Harry Potter and the Lake District Incident
1/ Of course none of this is mine, yada, yada, yada….
2/OK, let me set this up – hopefully things will be made clear as you go but I will go ahead and put things into context for you. I know several people you have lots of trouble jumping into the middle of a story! And so, here we go – I see this piece set late in the seventh year as the final battle draws near and the hunt for the Horcruxs is drawing to a close.
Ron is in St. Mungo after a particularly nasty encounter with a Death Eater or two. Harry and Hermione are holed up in a Muggle Inn preparing to seek out the next to the last Horcrux.
Hermione double checked the dusty little book once more. She was sure or rather she was as sure as she was going to be. The cavern where the Horcurx lay was infested with a rather nasty and peculiar strain of pixies known for a particularly venomous bite and highly selective palate. The creatures in question resembled bats more so than anything else and loved to dwell in damp, dark, magical places. Certainly, this forsaken cave fit the bill to a tee.

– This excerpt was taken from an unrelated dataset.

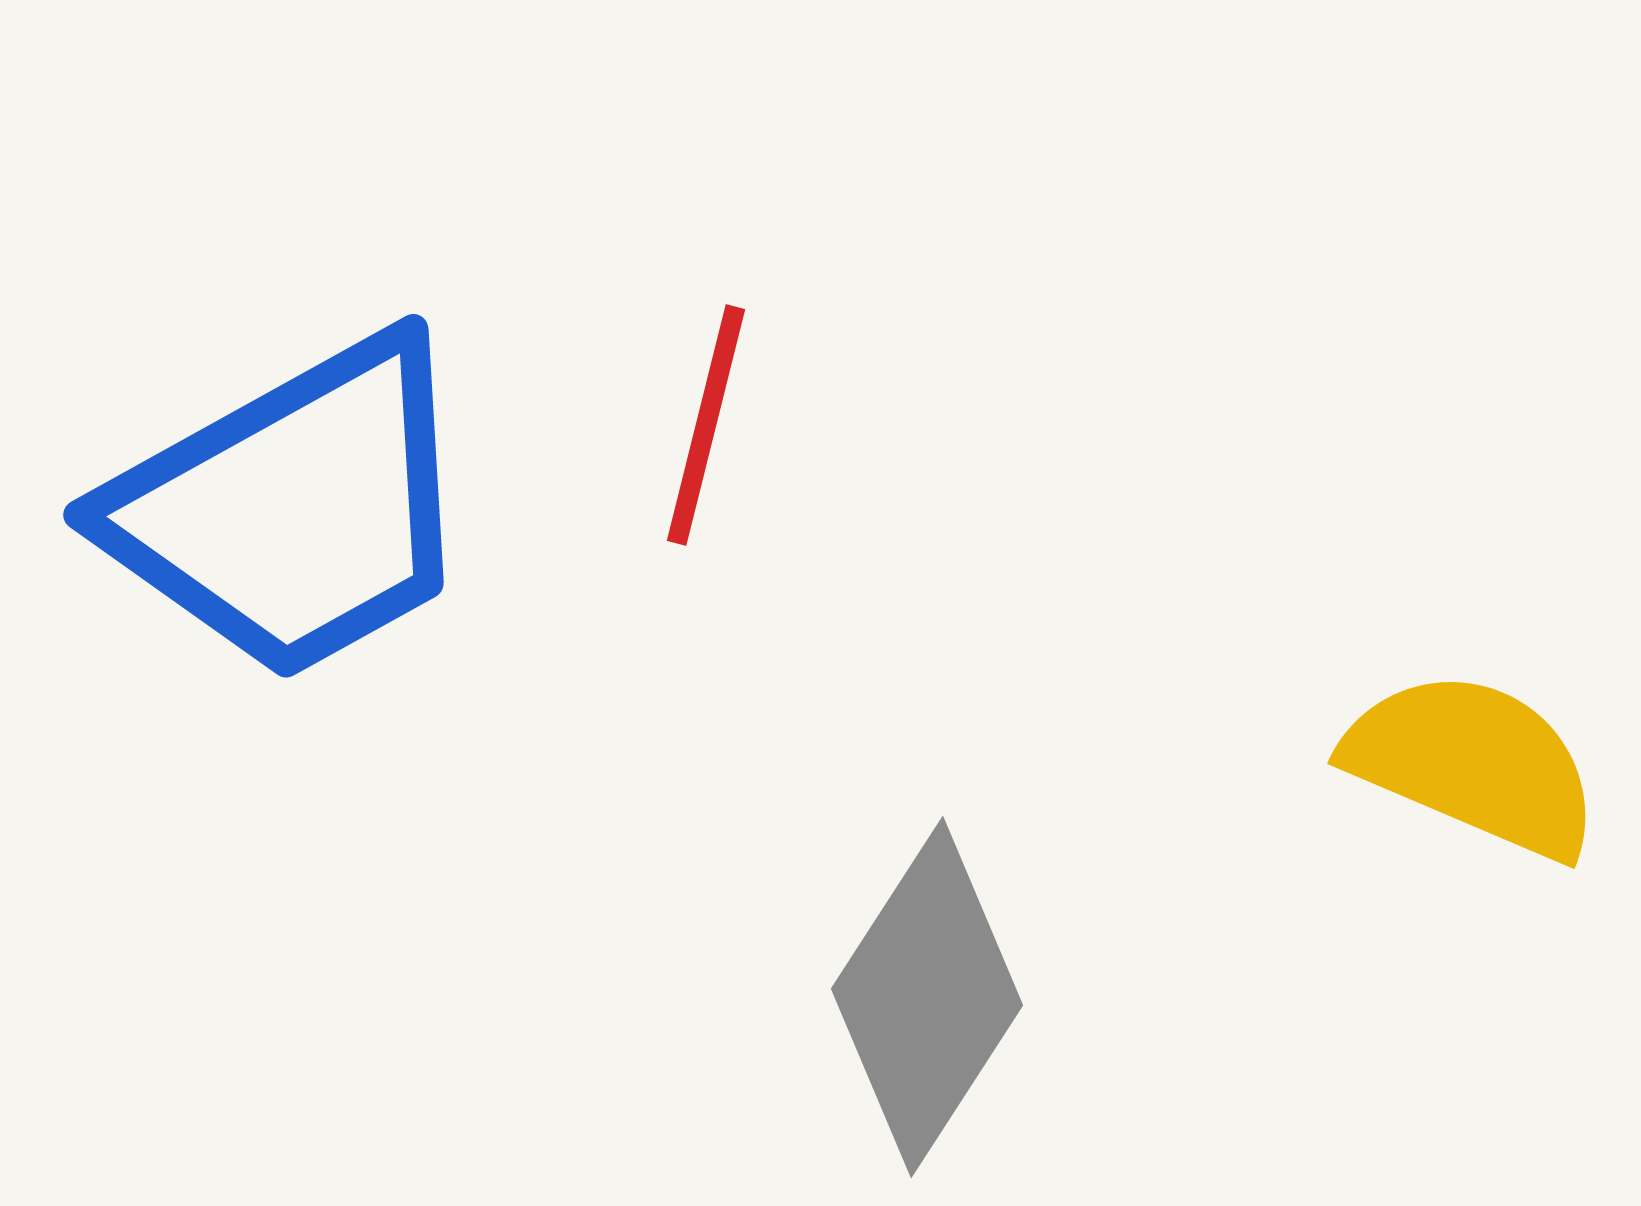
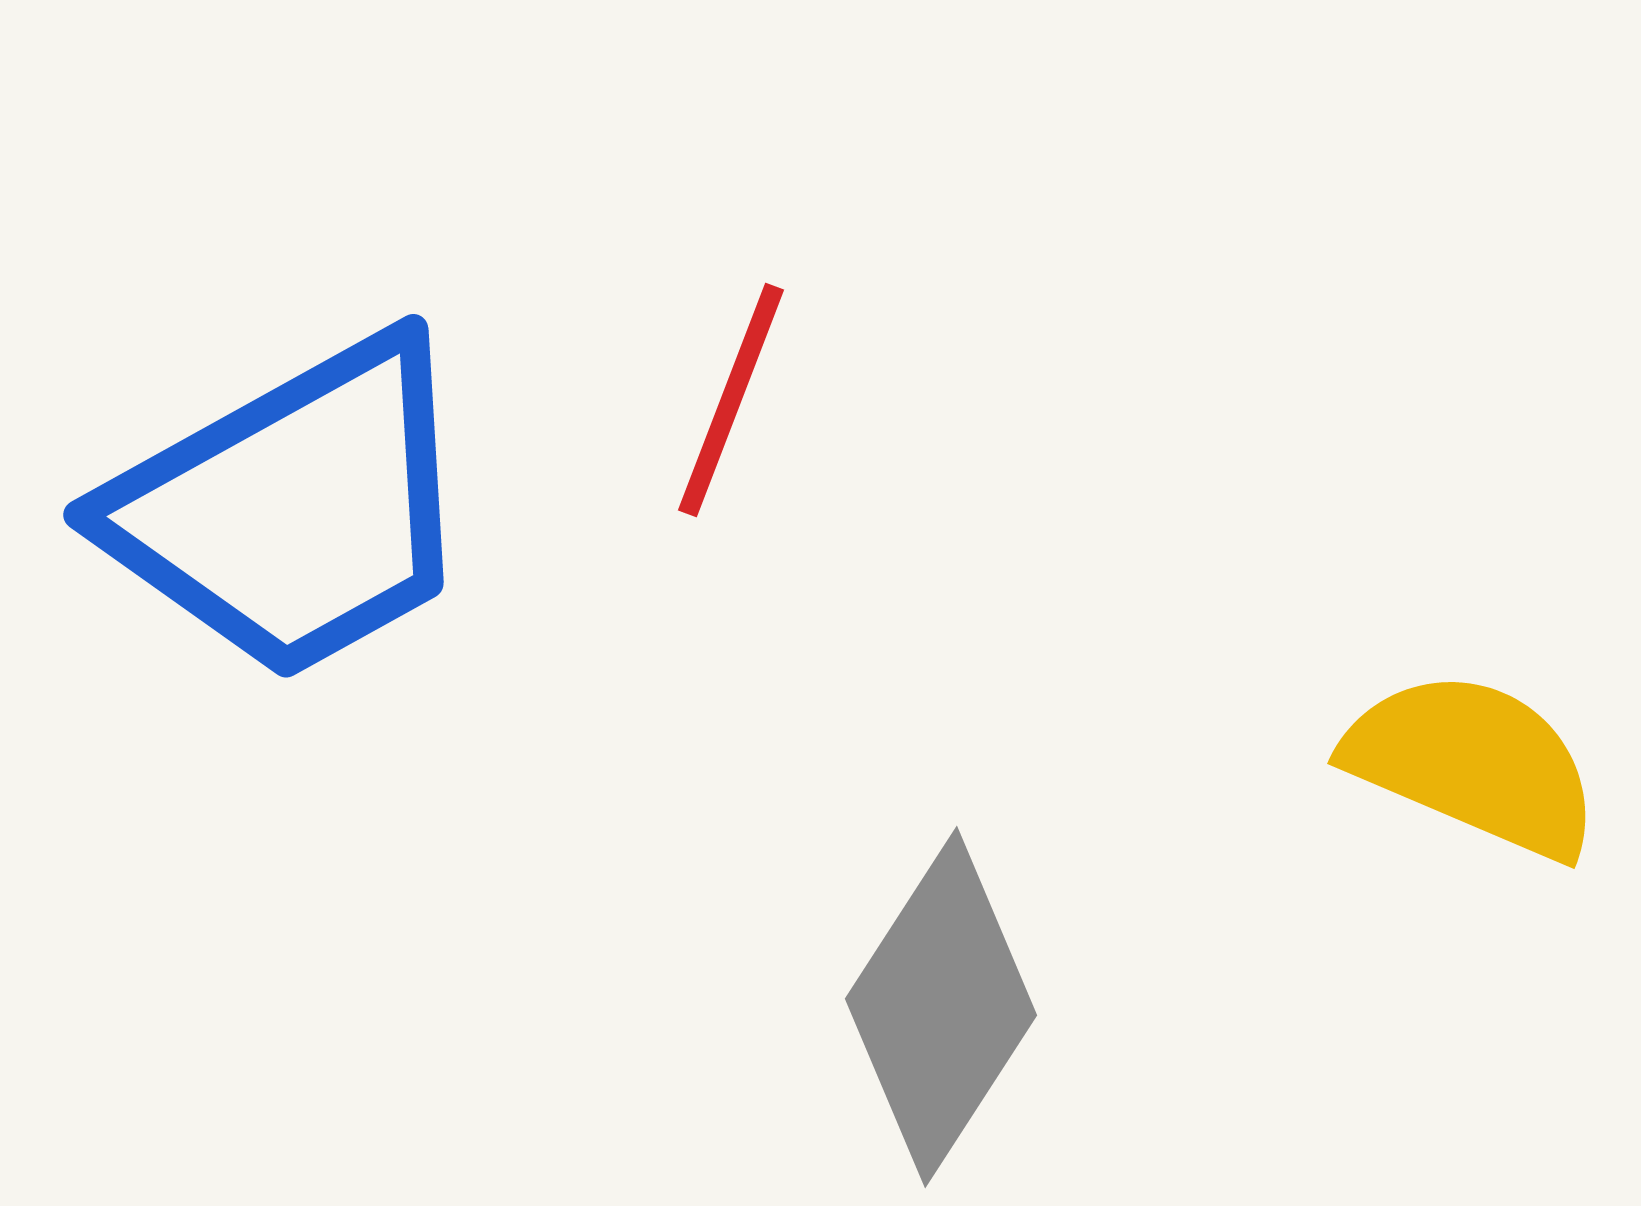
red line: moved 25 px right, 25 px up; rotated 7 degrees clockwise
gray diamond: moved 14 px right, 10 px down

The 1872 annotated appendix to the day's equivalent to the Care of Magical Creatures, Hornsby's Field Guide, described the following –
Lumenocarnopixius – commonly know as bat fairies – these small, vicious creatures inhabit caves and caverns throughout the British Isles. They commonly spurn human contact but theyseek wizard flesh with a marked craving. A long held myth purported that bat fairies preyed on wizarding infants and children; however, painstaking research by Sir Percy Seymour Willowbottom once and for all, provided the truth of the matter. Lumenocarnopixius are actually most attracted to the blood of virgin wizards and witches; hence, the confusion with infants and children who are most certainly in that category as well. It has been observed that the scent ofadolescent wizards and witches who have yet to engage in adult relations will often drive this sub-category of pixies into a frenzy that can ultimately result not only in injury but death. (please see the notation regarding the death of one Mr. Cecil Armistead, age 16, circa 1850).
Hermione straightened her shoulders as she heard Harry unlocking the door to their room. She had made up her mind. It simply wasn't worth the risk. She was going to have to explain her findings to Harry no matter how embarrassing. Hopefully, once he understood what they were up against he would agree to her plan.
Harry breathed a sigh of relief as he opened the door to the room he has sharing with Hermione.Who would have thought that buying a simple flashlight was going to be such a headache – the weather, the loopy clerk wanting to show him her tattoo – really, what next? He was looking forward to a hot shower, some dry clothes and a nap before the night's trek.
However, as soon as the door opened to reveal the expression on Hermione's face, he knew his simple plan was not to be. She was standing by a chair and a small table where a small book lay. He had learned one thing a long time ago – books and that look on Hermione's face – the one where she worried her bottom lip with her teeth – was never good. It might as well have been a huge neon sign flashing BEWARE.
Still, he was used to it. More than once that particular neon sign had saved his life. He tried to remind himself of just that fact as Hermione launched into her latest diatribe.